The people in Pine Valley, Pa. -- the imaginary hamlet where "AMC" is set -- are, for instance, constantly tumbling into mine shafts or stuck in cellars or trapped in bomb shelters. Their descent can happen in any number of ways: They might be thrown down an abandoned well by a deranged sister or slip into an underground grotto on their own, only to be trapped when some runaway criminal covers the opening with a rock. The point is that over and over, they plunge, literally, into pits of despair. And then they claw their way back out, breaking French-manicured fingernails and ripping Italian silk shirts, but making it back up and into the light.

There is a redemptive quality to all of this. It has the timeless, allegorical cycle of fall and ascent. No matter how wrong things go, this show seems to say, you can always shake off the ashes -- like the proverbial phoenix -- and rise again. And no one on "AMC" except the genuinely evil (child killers, for example) ever has to stay in the hell down below.

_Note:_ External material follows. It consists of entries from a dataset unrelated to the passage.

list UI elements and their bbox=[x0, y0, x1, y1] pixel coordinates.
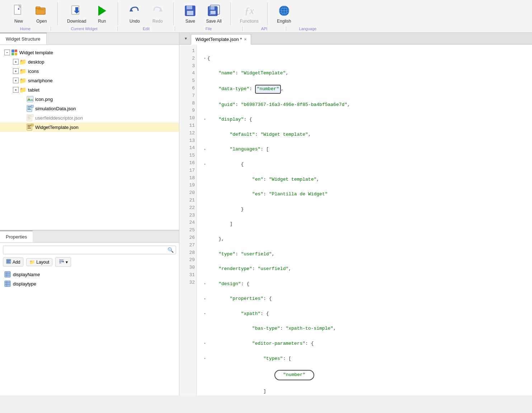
tree-node-userfielddescriptor[interactable]: userfielddescriptor.json bbox=[0, 113, 179, 122]
tree-label-desktop: desktop bbox=[28, 59, 44, 65]
group-label-current-widget: Current Widget bbox=[51, 27, 118, 31]
tree-node-icons[interactable]: + 📁 icons bbox=[0, 66, 179, 76]
tab-menu-button[interactable]: ▾ bbox=[182, 34, 190, 43]
tree-toggle-desktop[interactable]: + bbox=[13, 59, 19, 65]
tree-label-tablet: tablet bbox=[28, 87, 39, 93]
main-area: Widget Structure − Widget tem bbox=[0, 33, 532, 395]
tree-toggle-icons[interactable]: + bbox=[13, 68, 19, 74]
undo-button[interactable]: Undo bbox=[123, 2, 146, 25]
toolbar-group-edit: Undo Redo bbox=[119, 2, 174, 25]
tree-label-root: Widget template bbox=[19, 50, 53, 55]
properties-panel: Properties 🔍 bbox=[0, 230, 179, 395]
save-all-button[interactable]: Save All bbox=[202, 2, 226, 25]
functions-button[interactable]: ƒx Functions bbox=[236, 2, 263, 25]
new-icon bbox=[11, 4, 26, 18]
code-line-7: ▾ "languages": [ bbox=[202, 146, 526, 153]
functions-icon: ƒx bbox=[242, 4, 256, 18]
widget-structure-tab-bar: Widget Structure bbox=[0, 33, 179, 45]
editor-tab-close[interactable]: × bbox=[244, 37, 246, 42]
download-button[interactable]: Download bbox=[63, 2, 90, 25]
save-all-label: Save All bbox=[206, 19, 221, 24]
tree-node-root[interactable]: − Widget template bbox=[0, 48, 179, 57]
save-button[interactable]: Save bbox=[179, 2, 202, 25]
svg-rect-46 bbox=[7, 260, 10, 261]
new-button[interactable]: New bbox=[7, 2, 30, 25]
svg-rect-27 bbox=[27, 96, 33, 102]
tree-node-smartphone[interactable]: + 📁 smartphone bbox=[0, 76, 179, 85]
redo-label: Redo bbox=[152, 19, 163, 24]
search-icon[interactable]: 🔍 bbox=[168, 247, 174, 253]
layout-button[interactable]: 📁 Layout bbox=[26, 258, 52, 266]
group-label-language: Language bbox=[286, 27, 329, 31]
save-all-icon bbox=[207, 4, 221, 18]
editor-panel: ▾ WidgetTemplate.json * × 12345 678910 1… bbox=[179, 33, 532, 395]
properties-toolbar: Add 📁 Layout bbox=[3, 257, 176, 267]
download-label: Download bbox=[67, 19, 86, 24]
svg-rect-24 bbox=[15, 50, 17, 52]
properties-tab[interactable]: Properties bbox=[0, 231, 33, 242]
svg-rect-39 bbox=[31, 115, 33, 117]
run-icon bbox=[95, 4, 109, 18]
tree-toggle-root[interactable]: − bbox=[4, 50, 10, 55]
prop-item-displaytype[interactable]: displaytype bbox=[3, 279, 176, 288]
open-button[interactable]: Open bbox=[30, 2, 53, 25]
add-property-button[interactable]: Add bbox=[3, 257, 23, 266]
english-button[interactable]: English bbox=[273, 2, 296, 25]
save-icon bbox=[183, 4, 197, 18]
toolbar-group-language: English bbox=[268, 2, 300, 25]
svg-rect-43 bbox=[28, 128, 31, 129]
prop-item-displayname[interactable]: displayName bbox=[3, 270, 176, 279]
tree-label-simulation-data: simulationData.json bbox=[35, 106, 76, 111]
svg-rect-16 bbox=[210, 11, 216, 15]
svg-rect-44 bbox=[31, 124, 33, 126]
undo-icon bbox=[127, 4, 142, 18]
tree-label-icons: icons bbox=[28, 69, 39, 74]
svg-rect-12 bbox=[187, 6, 192, 9]
sort-dropdown-icon: ▾ bbox=[66, 260, 68, 265]
svg-rect-48 bbox=[7, 262, 10, 263]
widget-structure-tab[interactable]: Widget Structure bbox=[0, 33, 47, 45]
tree-toggle-smartphone[interactable]: + bbox=[13, 78, 19, 83]
save-label: Save bbox=[185, 19, 195, 24]
table-icon-displayname bbox=[4, 271, 11, 278]
editor-tab-bar: ▾ WidgetTemplate.json * × bbox=[179, 33, 532, 45]
code-editor[interactable]: ▾{ "name": "WidgetTemplate", "data-type"… bbox=[197, 45, 532, 395]
properties-content: 🔍 Add bbox=[0, 243, 179, 395]
code-line-9: "en": "Widget template", bbox=[202, 176, 526, 184]
toolbar-group-home: New Open bbox=[3, 2, 58, 25]
tree-node-icon-png[interactable]: icon.png bbox=[0, 94, 179, 104]
svg-rect-36 bbox=[28, 116, 31, 116]
tree-toggle-tablet[interactable]: + bbox=[13, 87, 19, 93]
tree-node-widget-template[interactable]: WidgetTemplate.json bbox=[0, 122, 179, 132]
toolbar: New Open bbox=[0, 0, 532, 33]
table-icon-displaytype bbox=[4, 280, 11, 287]
group-label-api: API bbox=[243, 27, 286, 31]
tree-node-desktop[interactable]: + 📁 desktop bbox=[0, 57, 179, 66]
layout-label: Layout bbox=[36, 260, 49, 265]
tree-node-tablet[interactable]: + 📁 tablet bbox=[0, 85, 179, 94]
tree-label-widget-template: WidgetTemplate.json bbox=[35, 125, 79, 130]
folder-icon-desktop: 📁 bbox=[19, 58, 27, 65]
code-line-14: "type": "userfield", bbox=[202, 251, 526, 258]
undo-label: Undo bbox=[130, 19, 140, 24]
folder-icon-tablet: 📁 bbox=[19, 86, 27, 93]
code-line-21: ▾ "types": [ bbox=[202, 355, 526, 363]
properties-search-input[interactable] bbox=[5, 247, 168, 253]
code-line-23: ] bbox=[202, 388, 526, 395]
editor-tab-widget-template[interactable]: WidgetTemplate.json * × bbox=[191, 34, 251, 45]
code-line-15: "rendertype": "userfield", bbox=[202, 265, 526, 273]
svg-rect-41 bbox=[28, 125, 31, 126]
code-line-13: }, bbox=[202, 236, 526, 243]
open-label: Open bbox=[36, 19, 47, 24]
redo-button[interactable]: Redo bbox=[146, 2, 169, 25]
properties-search-bar[interactable]: 🔍 bbox=[3, 246, 176, 254]
folder-icon-icons: 📁 bbox=[19, 68, 27, 75]
svg-rect-31 bbox=[28, 106, 31, 107]
run-button[interactable]: Run bbox=[90, 2, 113, 25]
svg-rect-32 bbox=[28, 108, 30, 108]
toolbar-button-row: New Open bbox=[0, 0, 532, 26]
tree-node-simulation-data[interactable]: simulationData.json bbox=[0, 104, 179, 113]
code-line-18: ▾ "xpath": { bbox=[202, 310, 526, 318]
folder-icon-smartphone: 📁 bbox=[19, 77, 27, 84]
sort-button[interactable]: ▾ bbox=[55, 257, 71, 267]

In Pine Valley, as in the New Testament, the main character never stays dead for long. Characters on "AMC" keep rising miraculously from their graves. They come back to the fold as angels or -- more often -- cases of mistaken death. Tad (middle-aged now, and a good man) was lost once in a river current and presumed dead; his wife Dixie's car went off a Swiss cliff. Yet each of them returned, years later, unharmed with some outrageous yet perfectly satisfying explanation: Tad, who'd had amnesia, was "adopted" by a California family and became a winemaker. Dixie gave birth to a baby girl and was tricked into giving her away, then stayed hidden out of shame. (Recently, Dixie died again -- this time supposedly for real -- but she returned, backlit with a heavenly haze and wearing long, flowing robes, to comfort Tad and help him retrieve their lost child.)